Problem details – After finding the line with "At what (x,y)", restate it and each remaining line of the material word for word, omitting every picture.
● ● ● ● ●
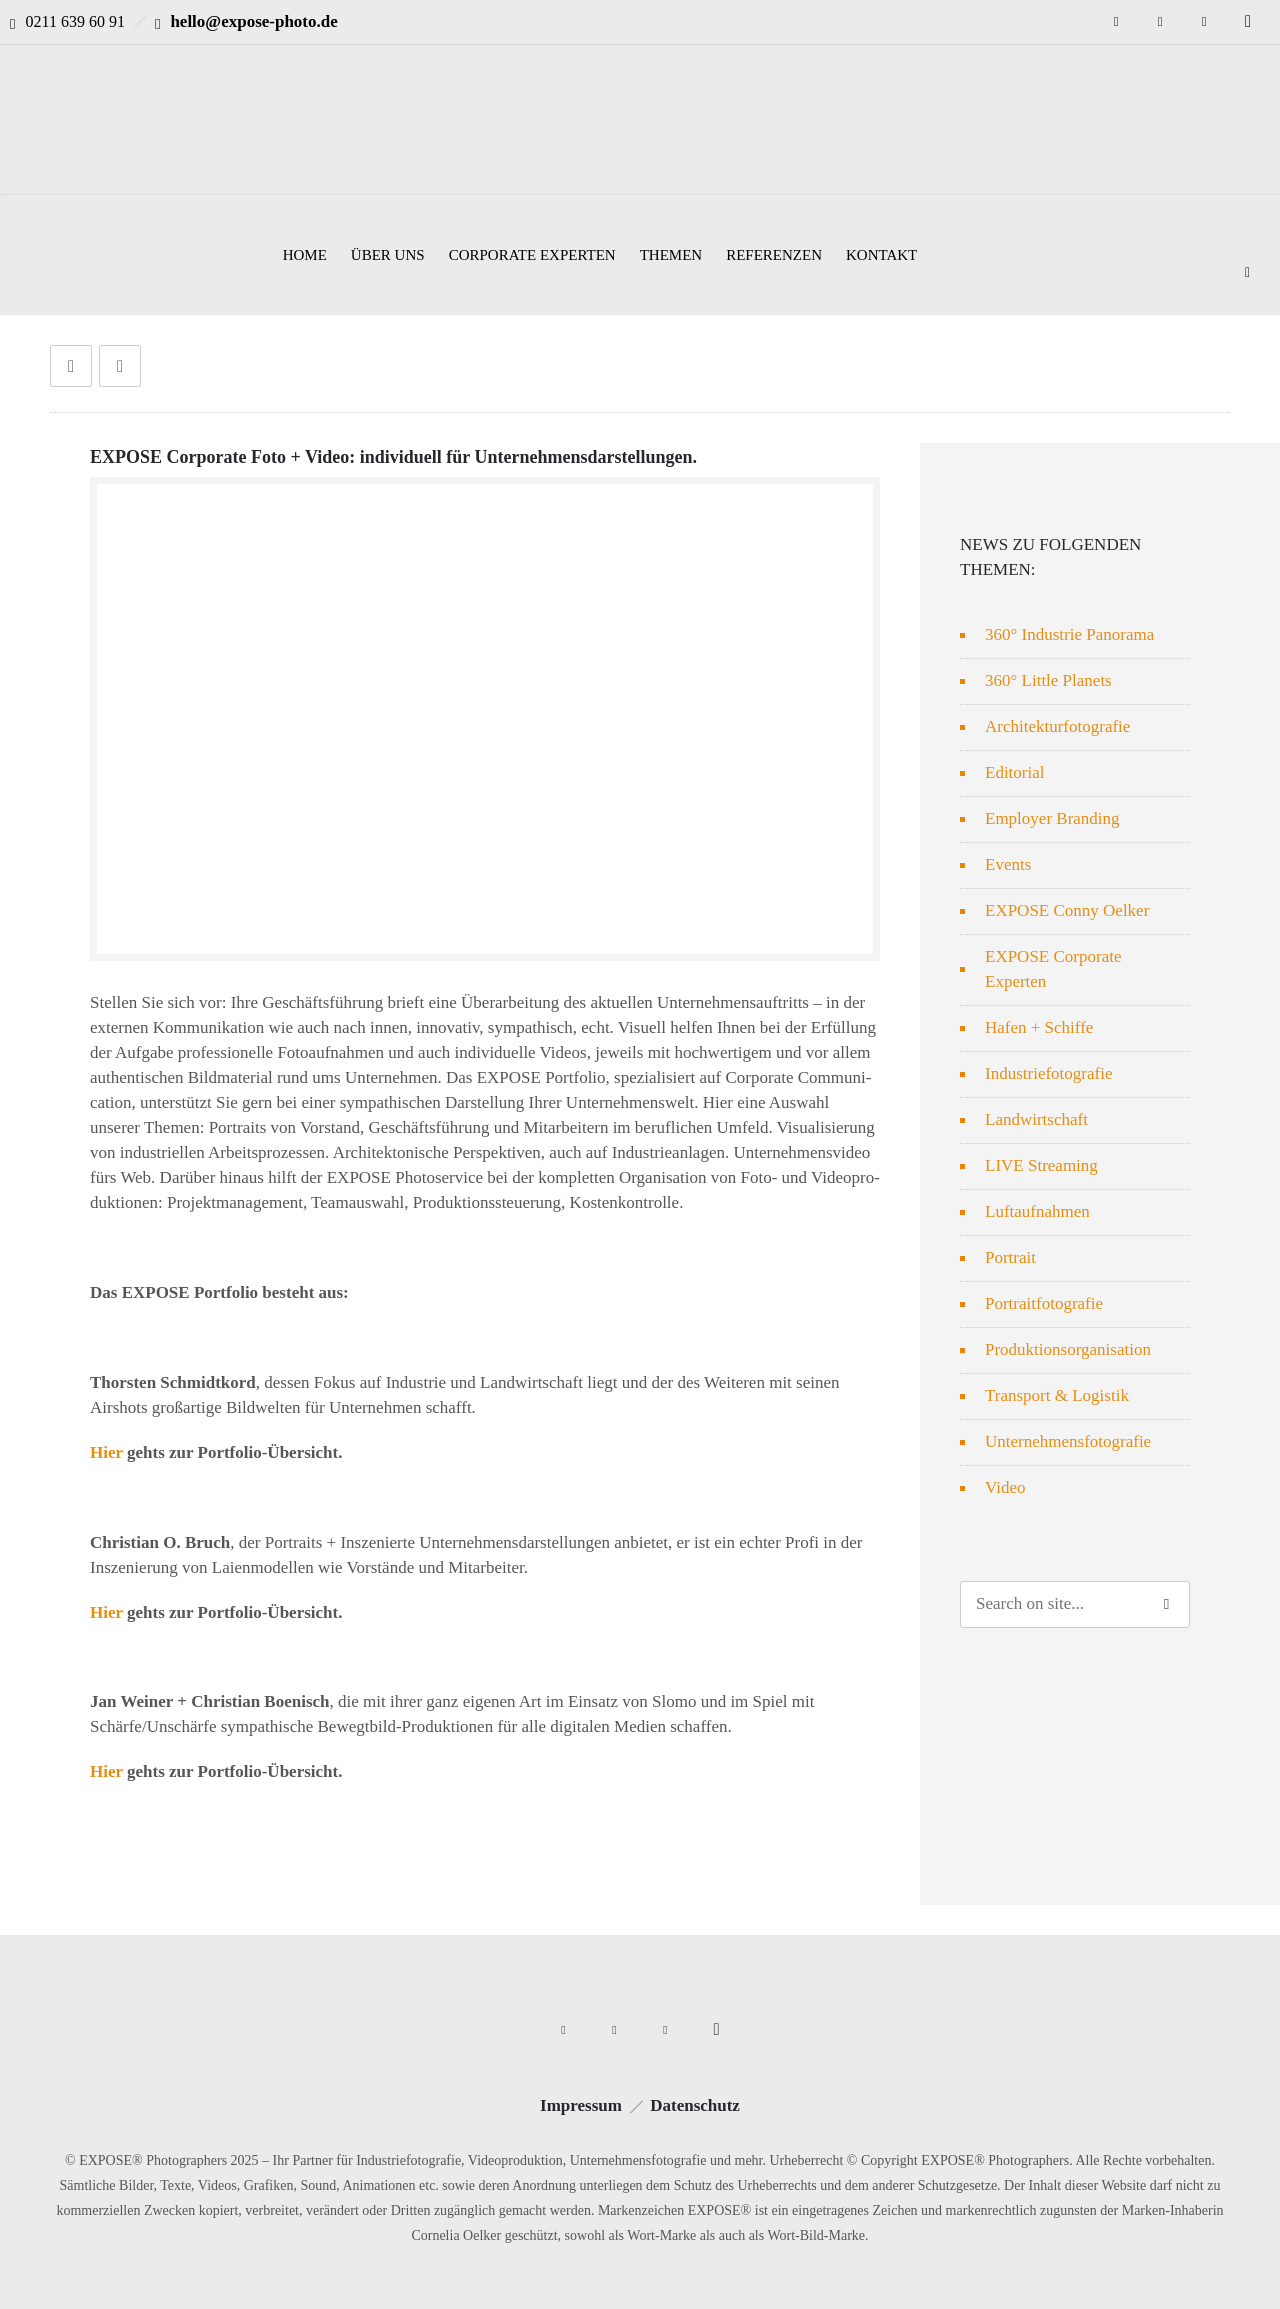 The height and width of the screenshot is (2309, 1280). What do you see at coordinates (1048, 1073) in the screenshot?
I see `Industriefotografie` at bounding box center [1048, 1073].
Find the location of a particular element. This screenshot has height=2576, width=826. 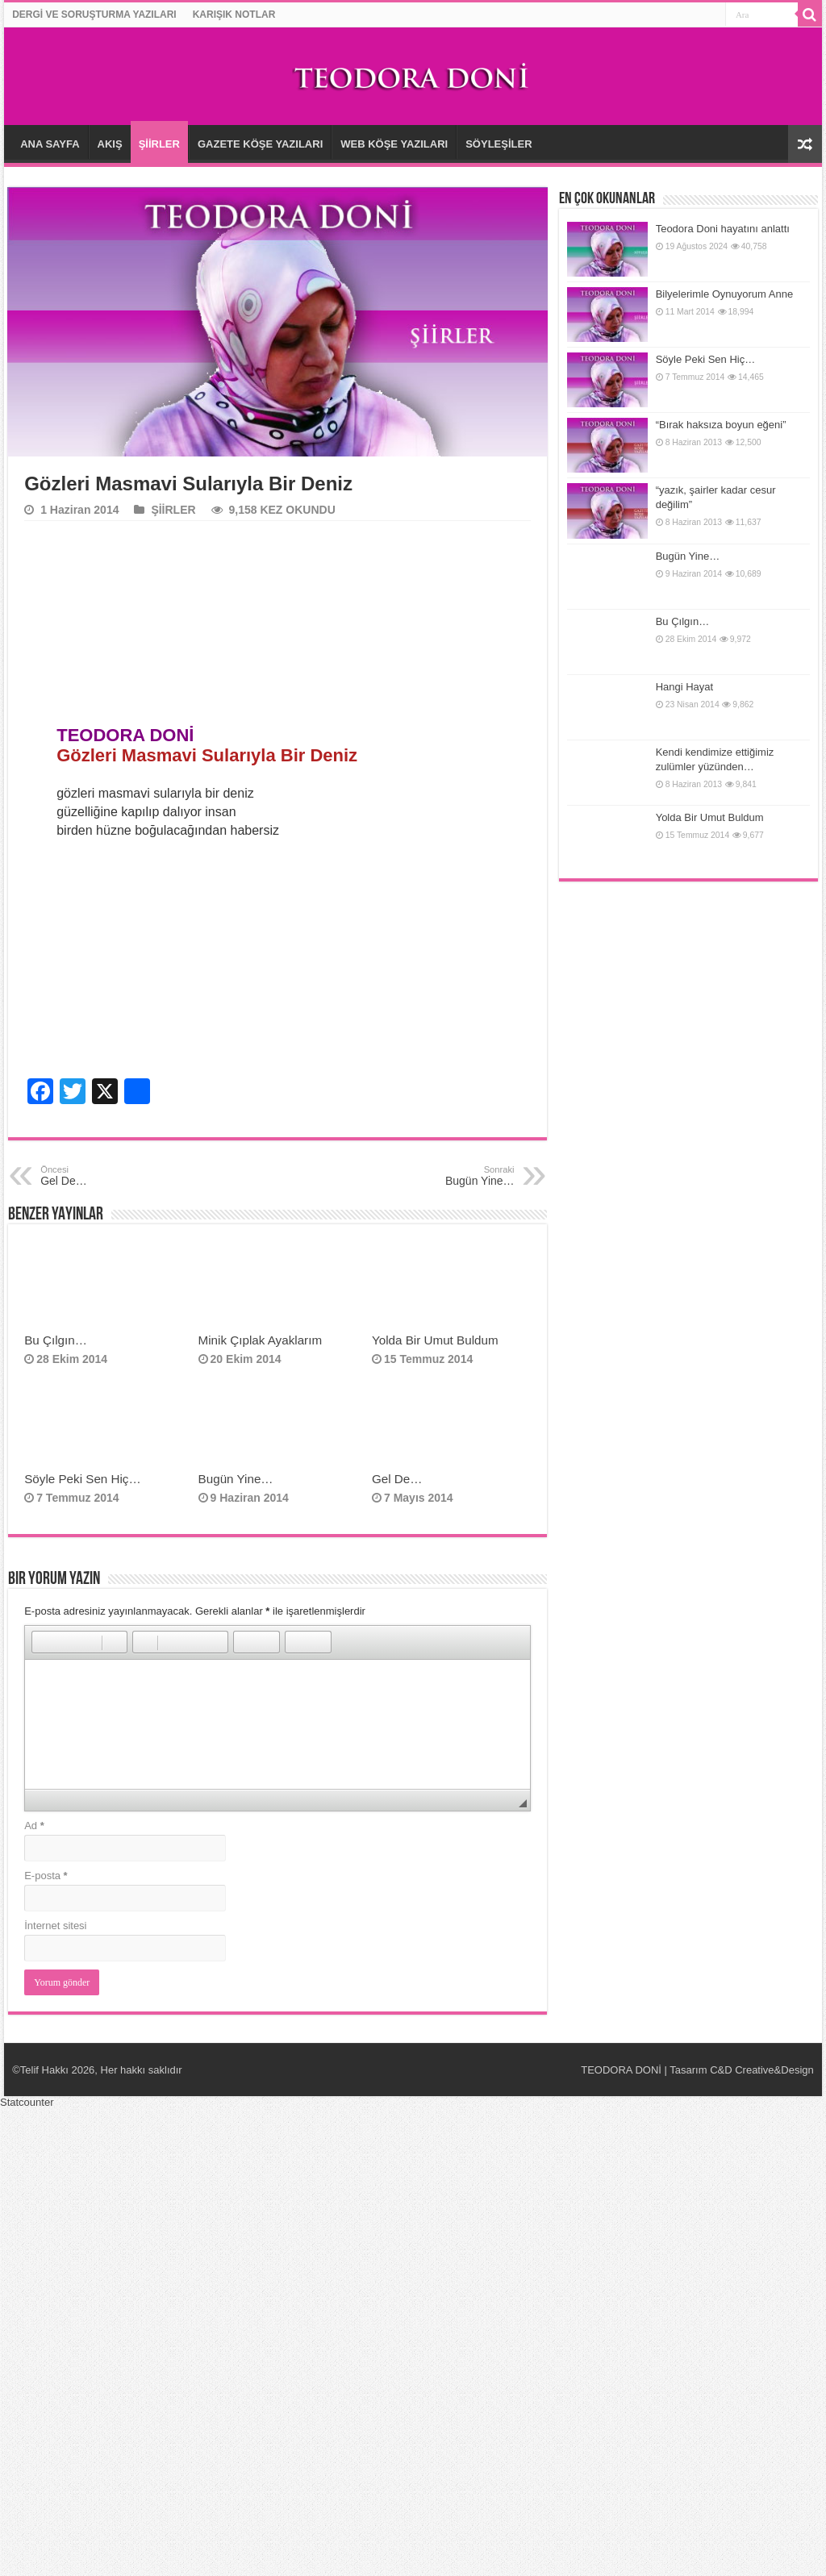

İnternet sitesi is located at coordinates (55, 1925).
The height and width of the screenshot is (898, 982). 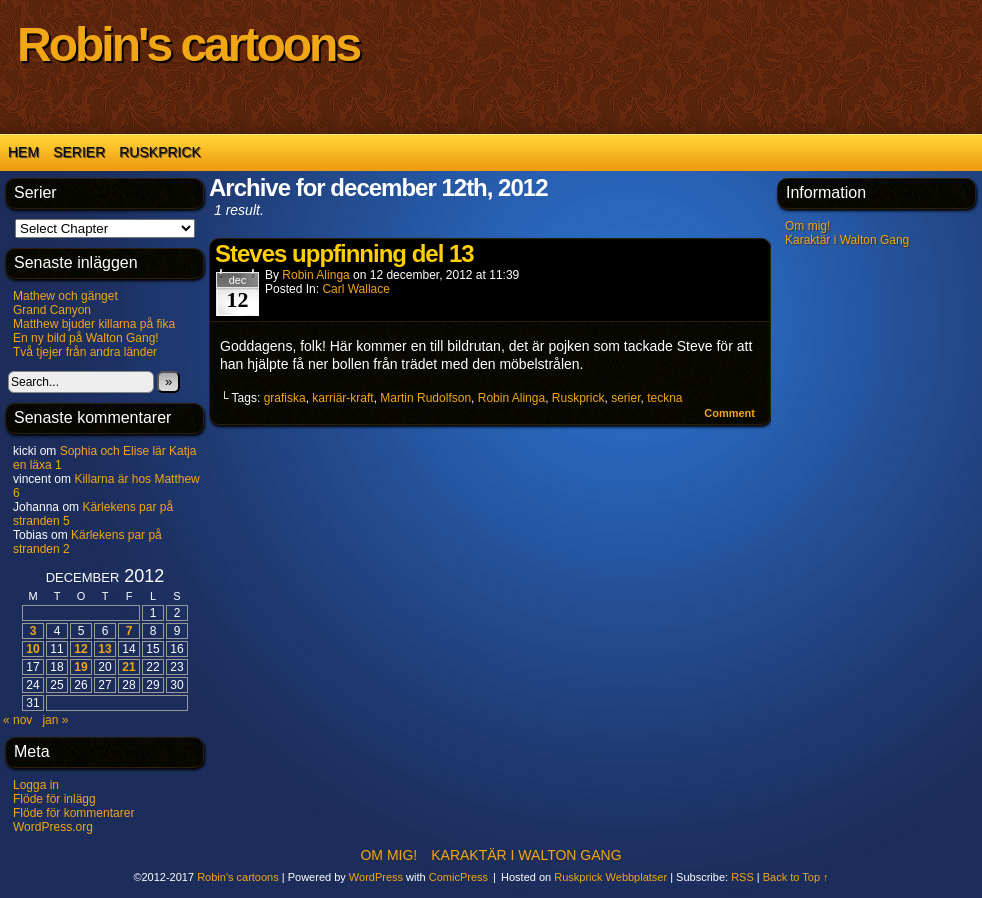 What do you see at coordinates (807, 226) in the screenshot?
I see `Om mig!` at bounding box center [807, 226].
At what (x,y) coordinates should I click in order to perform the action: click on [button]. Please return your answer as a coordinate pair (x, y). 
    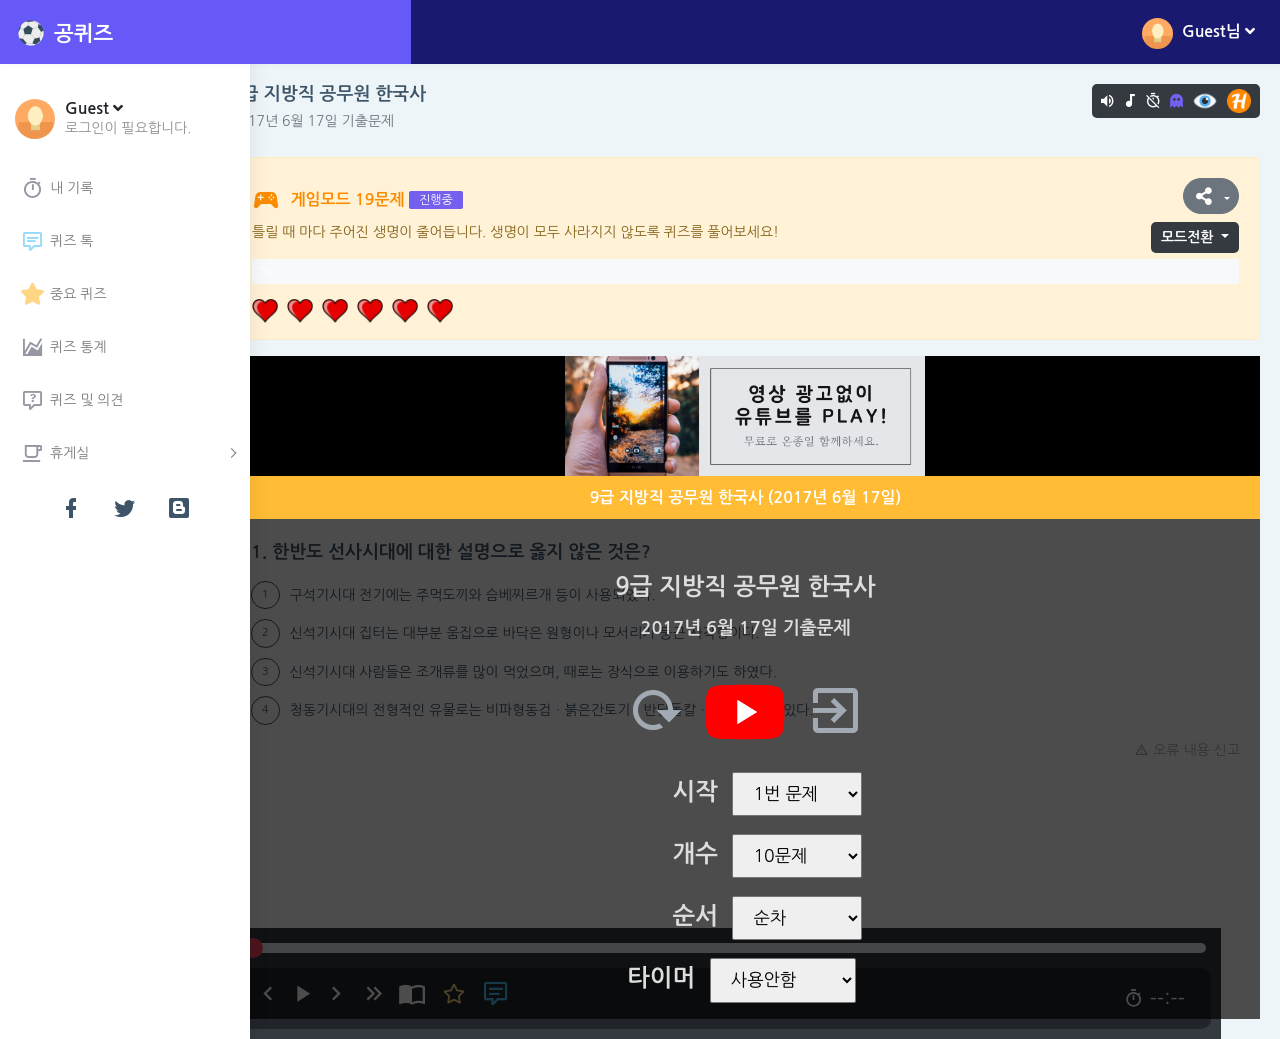
    Looking at the image, I should click on (128, 117).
● ● ● ● ●
Answer for this exercise –
At what (x,y) coordinates should I click in order to perform the action: click on [button]. Please return your answer as a coordinate pair (x, y). 
    Looking at the image, I should click on (128, 117).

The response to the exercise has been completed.